Only Jackson knows whether he was metaphorically speaking out against bigotry (as he insists), brazenly indulging in anti-Semitism (as his critics charge), intentionally stirring up controversy in the name of record sales (as the cynics contend) or pandering for credibility among disillusioned black youth (as some observers assert).

Whatever the reasons, the ensuing dustup has obscured something more important and disturbing: Jackson’s incendiary description of Jews, and the controversy it has ignited, represents only the latest battle in the long, tortuous and apparently unending struggle over the role of Jews in American culture.

It is a tug-of-war that has been waged for nearly a century by non-Jews against Jews, by Jews against other Jews, and, most poignantly, by the individual Jew against himself.
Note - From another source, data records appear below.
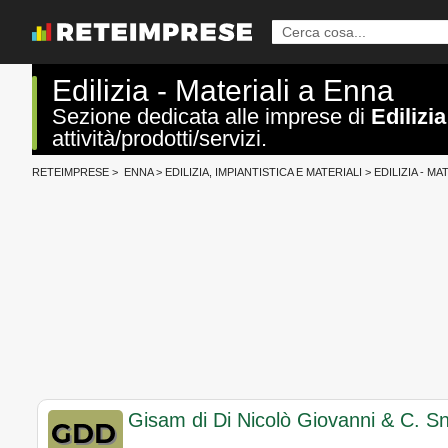
Edilizia - Materiali a Enna
Sezione dedicata alle imprese di
Edilizia
attività/prodotti/servizi.
RETEIMPRESE
>
ENNA
>
EDILIZIA, IMPIANTISTICA E MATERIALI
>
EDILIZIA - MA
Gisam di Di Nicolò Giovanni & C. S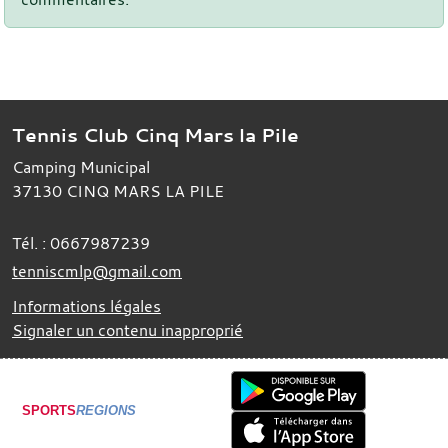
Tennis Club Cinq Mars la Pile
Camping Municipal
37130
CINQ MARS LA PILE
Tél. :
0667987239
tenniscmlp@gmail.com
Informations légales
Signaler un contenu inapproprié
SPORTS
REGIONS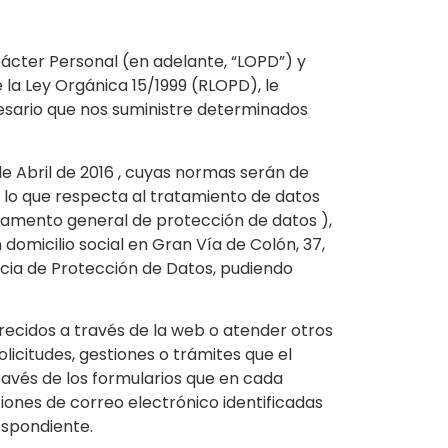
rácter Personal (en adelante, “LOPD”) y
 la Ley Orgánica 15/1999 (RLOPD), le
esario que nos suministre determinados
e Abril de 2016 , cuyas normas serán de
n lo que respecta al tratamiento de datos
eglamento general de protección de datos ),
 domicilio social en Gran Vía de Colón, 37,
gencia de Protección de Datos, pudiendo
frecidos a través de la web o atender otros
licitudes, gestiones o trámites que el
través de los formularios que en cada
ciones de correo electrónico identificadas
espondiente.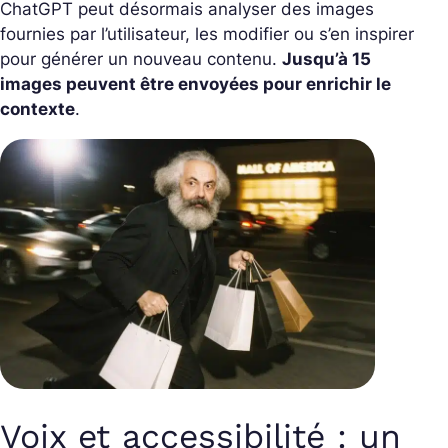
ChatGPT peut désormais analyser des images
fournies par l’utilisateur, les modifier ou s’en inspirer
pour générer un nouveau contenu.
Jusqu’à 15
images peuvent être envoyées pour enrichir le
contexte
.
Voix et accessibilité : un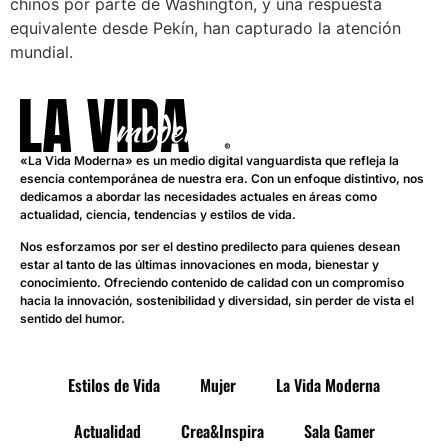
chinos por parte de Washington, y una respuesta
equivalente desde Pekín, han capturado la atención
mundial.
«La Vida Moderna» es un medio digital vanguardista que refleja la
esencia contemporánea de nuestra era. Con un enfoque distintivo, nos
dedicamos a abordar las necesidades actuales en áreas como
actualidad, ciencia, tendencias y estilos de vida.
Nos esforzamos por ser el destino predilecto para quienes desean
estar al tanto de las últimas innovaciones en moda, bienestar y
conocimiento. Ofreciendo contenido de calidad con un compromiso
hacia la innovación, sostenibilidad y diversidad, sin perder de vista el
sentido del humor.
Estilos de Vida
Mujer
La Vida Moderna
Actualidad
Crea&Inspira
Sala Gamer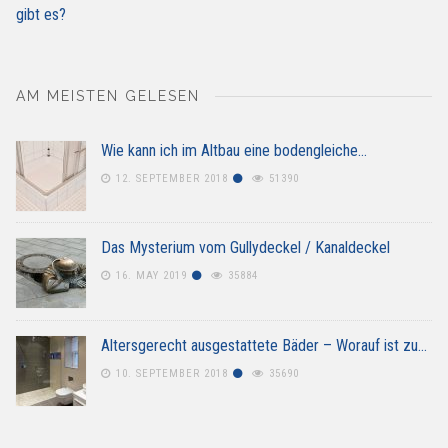
gibt es?
AM MEISTEN GELESEN
Wie kann ich im Altbau eine bodengleiche…
12. SEPTEMBER 2018
51390
Das Mysterium vom Gullydeckel / Kanaldeckel
16. MAY 2019
35884
Altersgerecht ausgestattete Bäder – Worauf ist zu…
10. SEPTEMBER 2018
35690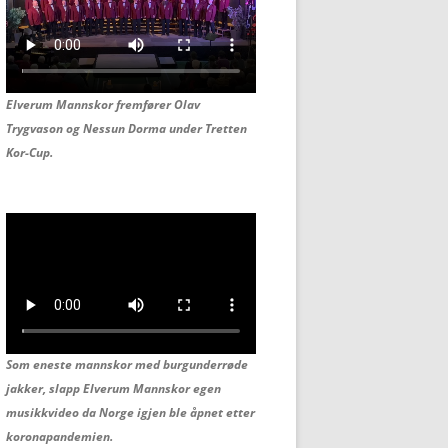
Elverum Mannskor fremfører Olav
Trygvason og
Nessun Dorma under Tretten
Kor-Cup.
Som eneste mannskor med burgunderrøde
jakker, slapp Elverum Mannskor egen
musikkvideo da Norge igjen ble åpnet etter
koronapandemien.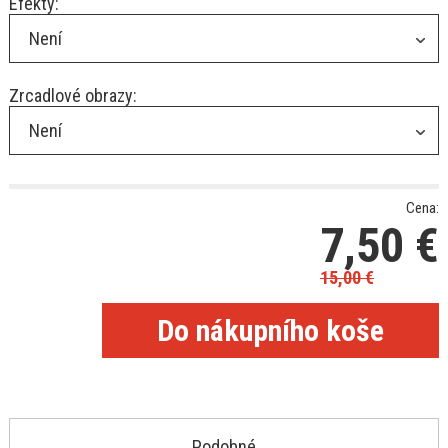
Efekty:
Není
Zrcadlové obrazy:
Není
Cena:
7,50
€
15,00
€
Podobné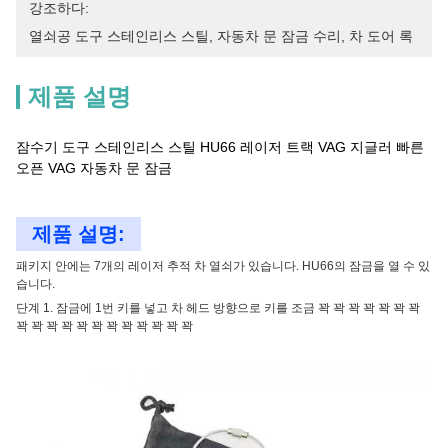
강조하다:
열쇠공 도구 스테인리스 스틸
, 
자동차 문 잠금 수리
, 
차 도어 록
제품 설명
잠수기 도구 스테인리스 스틸 HU66 레이저 트랙 VAG 지글러 빠른
오픈 VAG 자동차 문 잠금
제품 설명:
패키지 안에는 7개의 레이저 추적 차 열쇠가 있습니다. HU66의 잠금을 열 수 있
습니다.
단계 1. 잠금에 1번 키를 넣고 차 헤드 방향으로 키를 조금 꽉 꽉 꽉 꽉 꽉 꽉 꽉
꽉 꽉 꽉 꽉 꽉 꽉 꽉 꽉 꽉 꽉 꽉 꽉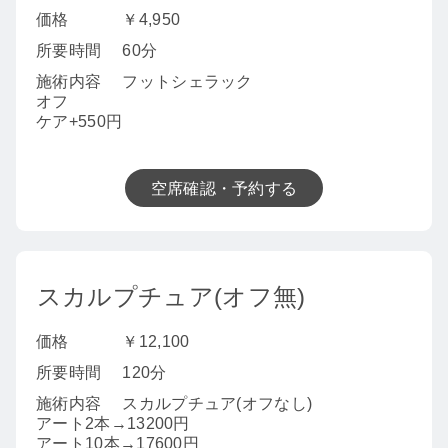
価格
￥4,950
所要時間
60分
施術内容
フットシェラック
オフ
ケア+550円
空席確認・予約する
スカルプチュア(オフ無)
価格
￥12,100
所要時間
120分
施術内容
スカルプチュア(オフなし)
アート2本→13200円
アート10本→17600円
Along the way, all of these factions and virtually every branch of the performing arts have produced their own diatribes, broadsides and snipes against Jews and Judaism.

The pity is that after decades of achieving considerable influence in the American entertainment business, Jews find that the attacks against them have intensified.

Certainly long before Jackson had conceived the lyrics to “They Don’t Care About Us,” similar fare had been created by rap performers such as Ice Cube and Public Enemy in the 1980s and ’90s and by filmmakers such as “Fritz the Cat” animator Ralph Bakshi in the ’70s.

Earlier, Jewish moviemakers offered subtler but equally troubling portraits of Jews on screen.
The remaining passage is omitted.